There are two common protocols for transforming E. coli with in vitro DNA: heat shock and electroporation. Note that it’s always a good idea to confirm your transformants both phenotypically and molecularly (with PCR).
Heat Shock Transformation
- Grow an overnight culture of the E. coli strain you want to transform in LB medium at the temperature (usually 37 C) you will use to grow the transformed strain.
- The morning of the transformation, transfer 100 uL of the overnight culture into 9.9 mL of fresh LB. Place back in incubator with 120 rpm shaking. Grow for approximately 3 hours. Less time is okay as long as the culture is noticeably more turbid than it was when you inoculated; more not so much.
- Meanwhile, turn on a hot block and set it to 42 C. Fill the tube slots with water to create a “mini water bath”.

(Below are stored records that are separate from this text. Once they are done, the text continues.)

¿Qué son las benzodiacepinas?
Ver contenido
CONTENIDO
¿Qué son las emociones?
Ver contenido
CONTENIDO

- Get a bucket of ice and place a tube of sterile 0.1M CaCl2 and one sterile 1.5 mL Eppendorf tube for each transformation on ice to chill. Make sure Eppendorf tubes are pre-labeled as it is hard to write on cold tubes with a sharpie.
- Place 3 agar plates of the medium you will use to select for transformants in an incubator at the selection temperature.

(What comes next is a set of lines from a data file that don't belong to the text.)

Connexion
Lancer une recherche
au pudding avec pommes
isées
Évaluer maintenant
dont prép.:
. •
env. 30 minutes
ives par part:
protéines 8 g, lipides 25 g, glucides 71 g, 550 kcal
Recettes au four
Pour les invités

- Set the centrifuge to pre-chill to 4 C.
- When the culture is ready, centrifuge the whole thing at 5000 rcf for 5 minutes at 4 C.
- Pour off the LB media and remove the last few drops with a 100 uL pipet tip.

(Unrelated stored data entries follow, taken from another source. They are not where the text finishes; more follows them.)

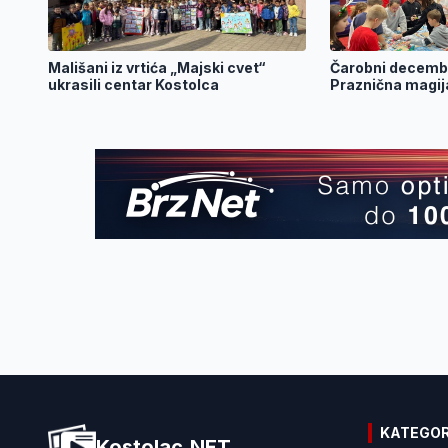
Mališani iz vrtića „Majski cvet“
Čarobni decemba
ukrasili centar Kostolca
Praznična magij
KATEGOR
Kostolac.NET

- Resuspend the pellet in ice-cold 0.1M CaCl2. Use 50 uL for each transformation you want to do. Transfer 50 uL of resuspended cells to each chilled Eppendorf tube and return to ice.
- Place 2 uL of the appropriate DNA solution into each tube. Chill DNA-cell mixture for 30 minutes.
- Place tubes in the 42 C hot block for EXACTLY 60 seconds and IMMEDIATELY return to ice afterwards.
- Move tubes out of ice to a normal tube rack after a couple of minutes. Add 450 uL room-temperature LB to tubes. Use SOC media if you’re working with an expression vector (e.g. pBAD vectors).
- Shake tubes horizontally at 250 rpm for 1 hour at the selection temperature. Use 1.5 hours if selection at 30 C or 2 hours if selecting at room temperature.
- Plate on selective medium. I usually put 5 uL, 25 uL, and 200 uL on three different plates. Incubate plates at selective temperature overnight and put the rest of the transformation mixture in the fridge.